Pero era verano, y el calor todo lo derrite. Un helado de ilusiones que gota a gota iba perdiendo la consistencia del hielo, que cada vez se deformaba más. Y ya el tabú desaparecido, los horizontes se expandieron, y decidimos (más yo) dejar de arrastrarnos y probar fortuna en otro sitio. Ahora, me doy cuenta de que nada ha sido justo conmigo, pero de todos modos estoy empezando a enfocar las cosas de una manera mucho más distinta. 

Es profundo hablar de algo y a la vez no hablar de nada, ¿no?

viernes, 17 de octubre de 2014

Luciérnagas

Para las lucecitas de México

Creo que erais más de 40. Probablemente no quede ninguno. No paro de leer sobre vosotros. Pero no de la manera que se debería.

A veces me pregunto qué os preguntásteis. Sí, es redundante. Y también sé que preferís que no lo sepa. Creo que puedo entender vuestra incertidumbre, vuestra insatisfacción. Alguno debió pensar que no podía ser que todo terminara ahí. Bueno, creo que es la esencia de la vida. Uno no puede predecir ni donde empieza, ni donde termina. No se sabe si es justo o no. La ruleta rusa podría ser la metáfora perfecta para la vida. Estadística. Vida, muerte o lesión. 

Ahora ya no importa. Solo sé que, en la oscuridad de todas las noches, estaréis iluminando un camino para los que han seguido vuestro destino. 

Lo siento, no pude hacer nada –dijo la vida–.


Para las almas de México.
David.




Inspirado por los últimos artículos sobre la tragedia mexicana de El País (España). 

Retorno

La figura de la mariposa en la naturaleza no es casual.
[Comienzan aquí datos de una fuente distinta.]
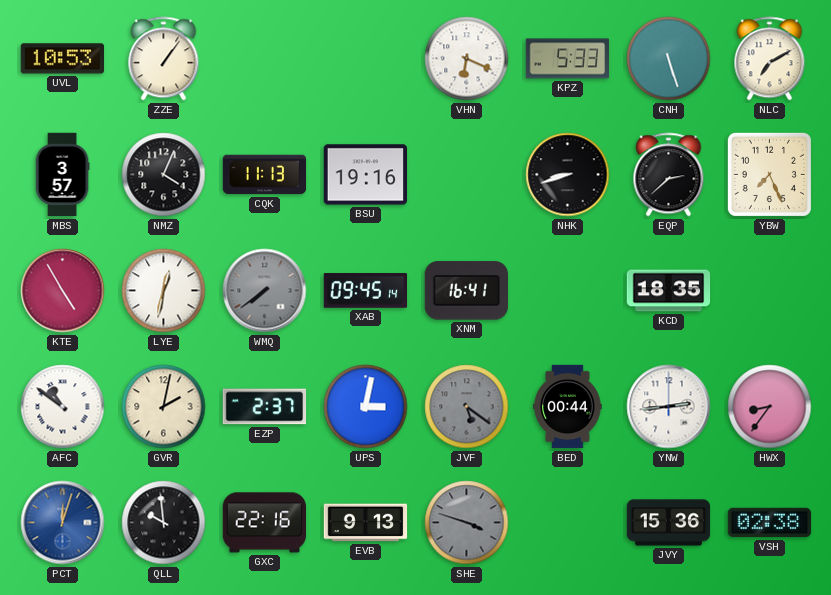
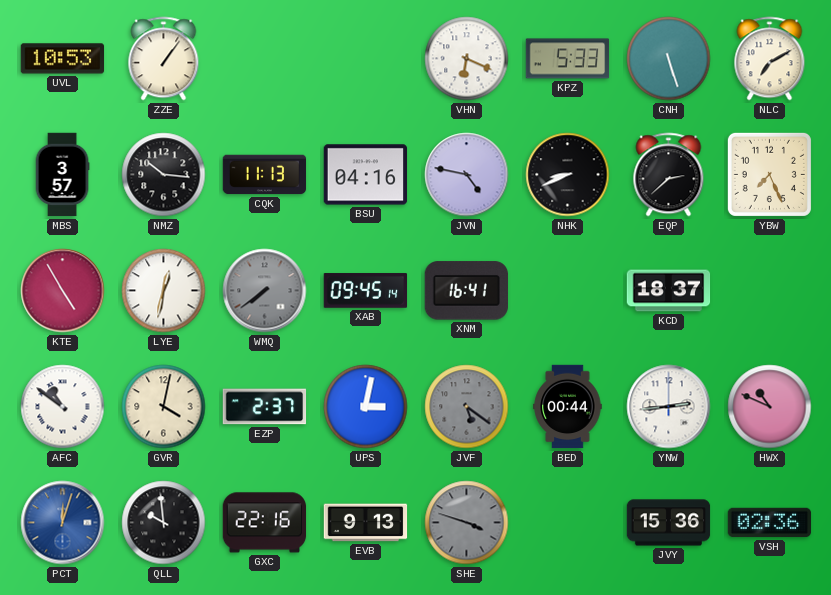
NMZ: 4:04 -> 10:16
BSU: 19:16 -> 04:16
JVN: none -> 4:47
NHK: 8:42 -> 8:41
KCD: 18:35 -> 18:37
GVR: 2:02 -> 4:02
HWX: 8:36 -> 10:49
VSH: 02:38 -> 02:36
Ese ir y venir de las alas. Esa forma que engaña, bella de lejos, pero deforme de cerca. Horrorosa, pavor. Para algo se usó de cartel en una película sobre el canibalismo –sí, es mi opinión, sé que estoy descontextualizando una escena pero, ¿no hizo Freud lo mismo con todos sus estudios? …y aún hablamos de él–

Ese ir y venir, en cierto modo, está últimamente en mi mente. Hace poco más de un año. Cuando se aleja, me olvido. Pero mi cabeza no se olvida de él. Lo observa, observa cuándo se aleja, cuándo se acerca. Y me avisa. Cuando se acerca ve su forma. Ve que es feo, grotesco. No vuela, sino que se arrastra adelante y atrás en el aire. No fluye. Todo se acelera. Entonces regresa, retorna. Aquello que tan agradecidamente desconocía. Aquello que alberga horrores. Eso que me recuerda que algún día ocurrirá, de repente, o peor, largo y sufrido. 

Ese es el retorno de un tabú a voces, el revoloteo de la muerte en mi cabeza. 

Gestos de mentira

Creo que los sentimientos se están perdiendo. Todo lo están resumiendo como “una rayada”. Internet ha jugado un papel nefasto en esto. Cada vez está más al alcance expresar algo sin originalidad, sin sentimiento. Todo es demasiado fácil, muy accesible. Están perdiendo todo por lo que están aquí. ¿Que será de ellos mientras vivan, si en realidad no están viviendo? Todas esas lágrimas o sonrisas que podrían estar cubriendo la tierra de gloria y arte están siendo resumidas a un tecleo y un clic. Uno ya expresa mediante la inexpresividad. Me cuesta creerles, cuando me hablan, cuando les leo. No veo el gesto, el esfuerzo de aguantarse las lágrimas. No veo el ingenio, el intento de arrancar una sonrisa.

No veo nada, porque nadie lo está enseñando. Cada vez está todo más resumido, lo que significa que están creando un mundo consumido.